I studied mandarin in grad school and then spent some time in China studying
female chinese consumer behavior. Though my study participants were excited to
practice their english with me, i was shy to practice my mandarin with them
and I totally regret that as now my mandarin is almost gone. By truly taking
steps to communicate with the very important Chinese market, Zuckerberg once
again demonstrated his leadership skills by being brave as he made himself
vulnerable to mistakes. I'm sure the many people in China who idolize him were
also humbled to see him try something outside the comfort zone of a
billionaire ceo.

------
byoung2
I've only been studying Mandarin for a few months, so I can attest to the
difficulty of understanding tone.
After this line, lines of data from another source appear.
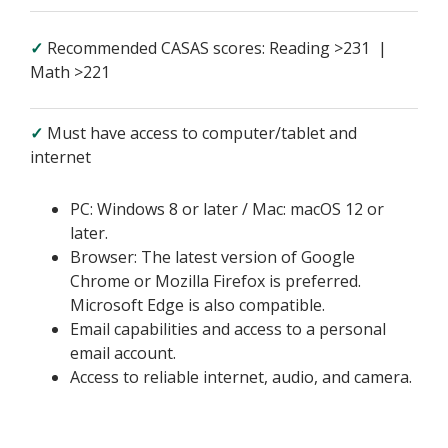
✓
Recommended CASAS scores: Reading >231 |
Math >221
✓
Must have access to computer/tablet and
internet
PC: Windows 8 or later / Mac: macOS 12 or
later.
Browser: The latest version of Google
Chrome or Mozilla Firefox is preferred.
Microsoft Edge is also compatible.
Email capabilities and access to a personal
email account.
Access to reliable internet, audio, and camera.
Having learned a few languages over the
years, including Spanish, Japanese, French, Italian, and Tagalog, I'd say that
the hardest part of the learning process is getting the courage to speak to a
native speaker without looking like an idiot. It's hard enough to order a meal
in the language, but an on stage interview on camera is another level
entirely. I applaud anyone brave enough to do that after just a few years of
study.